Speaking at his first Townhall in India, the young billionaire said the world’s largest social network is working both in terms of supporting regulations around that principle and building an open platform for developers.
When asked if Facebook supports net neutrality, Zuckerberg said: “Absolutely. Net neutrality is important principle. We do a lot to support both in terms of regulation and in our own work building an open platform that any developer can build something for regardless of who they are if they follow the basic rules.”
Facebook’s Internet.Org, which aims to bring free Internet access to the developing world, has faced backlash with activists alleging that it violates network neutrality, the idea that all online traffic should be treated equally.
“Internet.Org and Facebook are 100 per cent supportive of net neutrality, we lobby for it across the world, we build an open platform with no filtering but at the same time we also need to make sure that we continue to push for access,” Zuckerberg said.
On his second visit to India in a year, he was quizzed by some of India’s brightest young minds at a question and answer session at the Indian Institute of Technology, Delhi, as he attempted to deepen Facebook’s links with a country that provides its largest group of users outside the US.
He said providing free Internet to everyone in the world is expensive and telecom operators spend billions each year bringing Internet to users.
“What we are really trying to do is to use Free Basics (previously known as Internet.Org) so that any developer who can give low bandwidth services for free can be zero-rated. That has been powerful, and provides a neutral platform without any filters,” he said.
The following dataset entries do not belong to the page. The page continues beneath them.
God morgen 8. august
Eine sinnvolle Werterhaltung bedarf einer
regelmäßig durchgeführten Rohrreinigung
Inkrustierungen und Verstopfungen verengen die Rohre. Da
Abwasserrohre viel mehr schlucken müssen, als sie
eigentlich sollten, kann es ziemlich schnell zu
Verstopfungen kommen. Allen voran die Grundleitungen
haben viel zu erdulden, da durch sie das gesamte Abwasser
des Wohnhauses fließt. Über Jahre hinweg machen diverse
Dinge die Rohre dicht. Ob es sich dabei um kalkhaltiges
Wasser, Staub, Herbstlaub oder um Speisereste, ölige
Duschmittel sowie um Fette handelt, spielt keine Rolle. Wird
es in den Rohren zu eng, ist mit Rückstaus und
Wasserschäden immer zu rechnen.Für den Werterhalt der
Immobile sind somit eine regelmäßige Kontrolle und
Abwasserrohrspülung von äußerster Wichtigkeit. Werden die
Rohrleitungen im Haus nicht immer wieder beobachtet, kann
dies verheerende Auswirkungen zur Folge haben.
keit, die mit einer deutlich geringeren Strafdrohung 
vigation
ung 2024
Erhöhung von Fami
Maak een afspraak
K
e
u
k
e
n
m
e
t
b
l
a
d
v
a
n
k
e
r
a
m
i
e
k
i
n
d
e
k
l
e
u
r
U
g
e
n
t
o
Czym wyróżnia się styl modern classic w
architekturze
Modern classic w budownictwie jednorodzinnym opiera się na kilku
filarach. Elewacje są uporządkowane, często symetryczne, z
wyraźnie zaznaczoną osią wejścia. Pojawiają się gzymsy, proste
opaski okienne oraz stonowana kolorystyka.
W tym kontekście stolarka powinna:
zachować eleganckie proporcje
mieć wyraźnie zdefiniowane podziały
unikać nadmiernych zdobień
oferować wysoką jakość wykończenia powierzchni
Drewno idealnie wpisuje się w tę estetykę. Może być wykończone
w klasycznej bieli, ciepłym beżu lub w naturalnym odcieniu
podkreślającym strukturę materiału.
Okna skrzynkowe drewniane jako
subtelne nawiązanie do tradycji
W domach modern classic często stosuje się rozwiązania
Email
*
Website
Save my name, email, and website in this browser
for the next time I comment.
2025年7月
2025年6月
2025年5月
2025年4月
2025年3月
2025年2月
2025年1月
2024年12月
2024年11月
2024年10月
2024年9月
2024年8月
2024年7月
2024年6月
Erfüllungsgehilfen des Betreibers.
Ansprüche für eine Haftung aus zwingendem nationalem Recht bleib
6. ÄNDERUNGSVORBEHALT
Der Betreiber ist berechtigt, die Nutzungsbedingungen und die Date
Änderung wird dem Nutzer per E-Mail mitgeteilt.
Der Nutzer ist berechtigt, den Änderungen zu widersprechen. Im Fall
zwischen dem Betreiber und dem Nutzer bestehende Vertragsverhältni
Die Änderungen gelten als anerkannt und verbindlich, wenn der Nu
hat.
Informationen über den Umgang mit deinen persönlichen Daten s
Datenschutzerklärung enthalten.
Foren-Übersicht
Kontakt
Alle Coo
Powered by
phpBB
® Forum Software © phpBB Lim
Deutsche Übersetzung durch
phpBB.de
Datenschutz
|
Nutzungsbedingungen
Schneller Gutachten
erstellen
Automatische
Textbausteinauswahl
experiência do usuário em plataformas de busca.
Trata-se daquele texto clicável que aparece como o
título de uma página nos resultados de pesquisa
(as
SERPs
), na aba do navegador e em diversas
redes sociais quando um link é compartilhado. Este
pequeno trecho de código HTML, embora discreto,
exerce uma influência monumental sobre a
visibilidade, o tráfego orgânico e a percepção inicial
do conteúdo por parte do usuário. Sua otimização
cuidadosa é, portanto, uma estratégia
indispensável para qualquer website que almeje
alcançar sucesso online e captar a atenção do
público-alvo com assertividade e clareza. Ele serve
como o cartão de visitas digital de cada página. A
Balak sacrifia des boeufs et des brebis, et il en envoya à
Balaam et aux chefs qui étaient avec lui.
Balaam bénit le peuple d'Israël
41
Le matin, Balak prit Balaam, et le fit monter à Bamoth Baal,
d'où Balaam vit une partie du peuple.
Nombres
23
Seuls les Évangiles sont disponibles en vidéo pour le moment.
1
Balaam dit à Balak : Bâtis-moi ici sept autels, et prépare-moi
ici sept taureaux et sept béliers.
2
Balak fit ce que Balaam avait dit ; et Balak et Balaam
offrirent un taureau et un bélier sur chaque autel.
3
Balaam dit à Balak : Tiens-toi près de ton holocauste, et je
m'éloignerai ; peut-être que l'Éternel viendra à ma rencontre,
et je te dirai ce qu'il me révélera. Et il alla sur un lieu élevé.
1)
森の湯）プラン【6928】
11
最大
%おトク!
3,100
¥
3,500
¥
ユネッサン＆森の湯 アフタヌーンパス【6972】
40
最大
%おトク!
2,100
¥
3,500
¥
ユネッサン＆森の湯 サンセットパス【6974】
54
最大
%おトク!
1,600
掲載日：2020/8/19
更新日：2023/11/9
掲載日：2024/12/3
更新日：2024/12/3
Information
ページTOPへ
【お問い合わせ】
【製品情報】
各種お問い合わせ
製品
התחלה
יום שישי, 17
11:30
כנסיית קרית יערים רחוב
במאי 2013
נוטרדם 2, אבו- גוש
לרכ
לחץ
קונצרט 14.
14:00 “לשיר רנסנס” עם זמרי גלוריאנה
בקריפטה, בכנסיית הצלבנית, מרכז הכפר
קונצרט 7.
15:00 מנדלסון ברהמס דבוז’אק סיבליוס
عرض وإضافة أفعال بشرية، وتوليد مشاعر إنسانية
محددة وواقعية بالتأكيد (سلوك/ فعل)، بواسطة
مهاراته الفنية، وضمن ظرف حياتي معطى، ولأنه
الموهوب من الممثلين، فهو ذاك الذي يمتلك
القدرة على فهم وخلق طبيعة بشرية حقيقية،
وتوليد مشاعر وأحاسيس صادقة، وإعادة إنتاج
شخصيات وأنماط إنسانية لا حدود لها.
If, however, a telecom operator tries to press its own services on the users and it hurts people, then net neutrality is needed, Zuckerberg said, who is learnt to have met Bharti Enterprises CMD Sunil Mittal.
On zero-rating plans of telecom firms like Bharti Airtel, Zuckerberg said: “But to those who advocate against zero- rating I say look at a student who wants free access to the Internet for her studies.
“Who gets hurt by that? Around the world, all the regulations are honouring this principle. Prioritising zero-rating is necessary to connect everyone to the Internet. Facebook and Internet.Org support net neutrality 100 per cent, but we also need to push for access.”
Zuckerberg said that many of those pushing for net neutrality already have access to Internet but “the people, who are not yet on the Internet, can’t sign petitions online pushing for increased access”.
He added: “We all have a moral responsibility to look out for those who don’t have access and make sure the rules don’t get twisted to hurt those who don’t have a voice,” he added.
Internet.Org is live in more than 24 countries and 15 million people have access to Internet now with Internet.Org, he said, adding, “That’s a pretty good number… Almost 1 million people in India have access to Internet (through Internet.Org)”.